1ère publication mai 1925.
Intéressée par "Ulysses" de Joyce, qu’elle a lu en 1920 et pas vraiment aimé, Virginia Woolf souhaite s’essayer au même exercice, pour en tirer son œuvre à elle.
Elle raconte une journée de juin également, en 1923, l’action ayant lieu aussi dans la capitale de son pays, et même dans un espace restreint (le quartier de Westminster, et Regent’s Park). Les personnages s’expriment par monologues sans transition forte. Les personnages évoluent tantôt dehors( la rue, le Parc qui a beaucoup d’importance) tantôt dedans( leurs demeures, un café un magasin, un autobus) en alternance. Toujours en mouvement, puisqu’en pensée.
Clarissa Dalloway 52 ans, s’apprête à donner une réception le soir , et sa journée est réservée à la préparation des festivités. En outre, elle rencontre Peter Walsch son ancien fiancé de retour des Indes, et tous deux vont évoquer d’autres journée s d’été trente ans auparavant, dans une propriété familiale du père de Clarissa, dernier été d’une jeunesse libre avant les contraintes du mariage et de l’exil.
En filigrane nous suivons la journée bien plus sombre, dans un récit qui n’est déjà point trop gai , de Septimus Warren-Smith, ex-jeune soldat, revenu de la Grande guerre encore toute proche, profondément traumatisé psychiquement. C’est un narrateur omniscient qui relatera son passé au milieu du récit car Septimus n’est pas connu du petit microcosme de la société où évolue Clarissa.
Bien d’autres personnages interviennent dans le récit monologué de cette journée, connaissances de Clarissa, femme de Septimus, simples passants.
On a dit que ce roman était dépourvu d’intrigue, et ce n’est pas vrai. Des intrigues, il y en a beaucoup dans ce récit ! des intrigues de leur défunte jeunesse que revivent Clarissa et Peter chacun dans leur pensées, physiquement ensemble ou séparés. Une intrigue qui concerne la fille de Clarissa, pour qui sa mère craint l’influence de certaine personne ; le devenir de Clarissa qui passe de l’inquiétude à un bonheur relatif, et inversement suivant les heures de la journée et ce qu’elles apportent. Le devenir de Septimus, progression vers une fin de journée que l’on devine difficile.

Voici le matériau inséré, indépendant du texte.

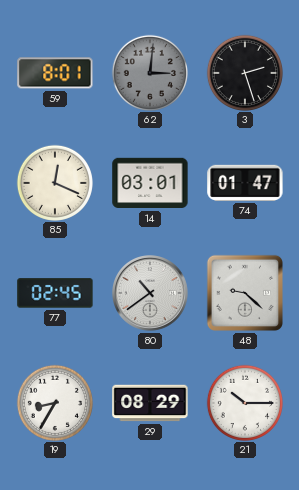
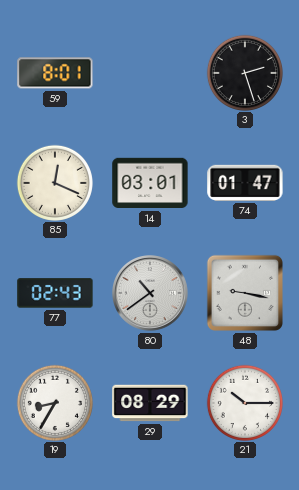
62: 3:01 -> none
77: 02:45 -> 02:43
48: 9:22 -> 9:17
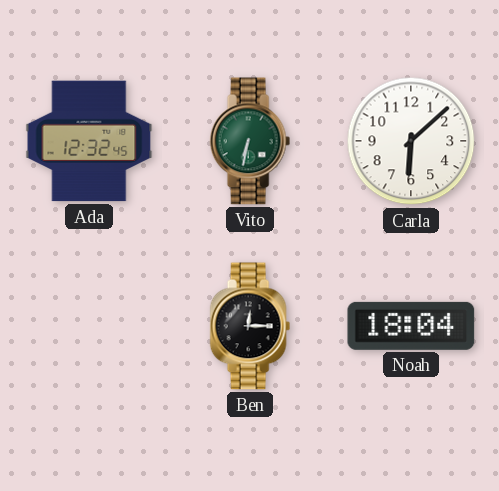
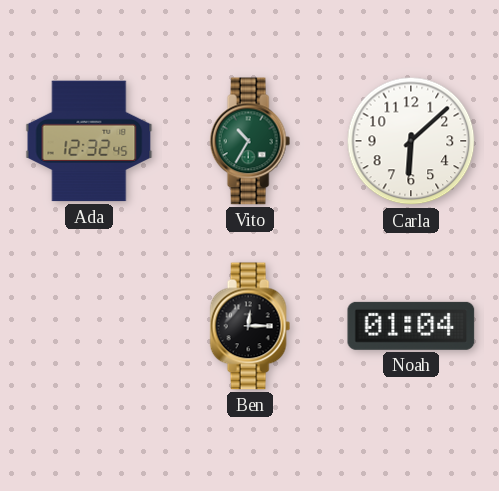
Vito: 6:32 -> 10:35
Noah: 18:04 -> 01:04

De ma première lecture interrompue (il y a …. bien des années) je ne me souvenais que de Septimus et de sa jeune femme. Ces personnages seuls, m’avaient intéressée à l’époque ! et pourtant L’auteur ne met en œuvre aucun effet dramatique appuyé, elle laisse s’écouler cette histoire avec beaucoup de pudeur.
J’avais interrompu ma lecture parce que Clarissa et Peter me saoulaient avec ce que j’appelais leurs bavardages futiles incessants. A présent, je serais bien moins sévère à leur sujet. Clarissa doit remplir le vide de sa vie avec des réceptions, et elle réussit à transcender ses occupations en y percevant un rituel religieux : les réceptions sont une « offrande » qu’elle fait « à la vie ».
J’apprécie également les belles métaphores ( parfois effrayantes) qui sont en rapport avec la nature et les arbres.
Enfin la critique sociale est de la partie et elle est impitoyable. Dans ce registre aucun personnage ne sera épargné( le député balourd et paysan ; la gouvernante Quaker psychorigide et soi-disant mystique, les médecins cruels et irresponsables…) vu qu’ils se jugent les uns les autres et que nous avons beaucoup de points de vue différents.
Bref un beau livre redécouvert au cours d’une lecture commune avec Keisha, Mango, et Girl from Earth.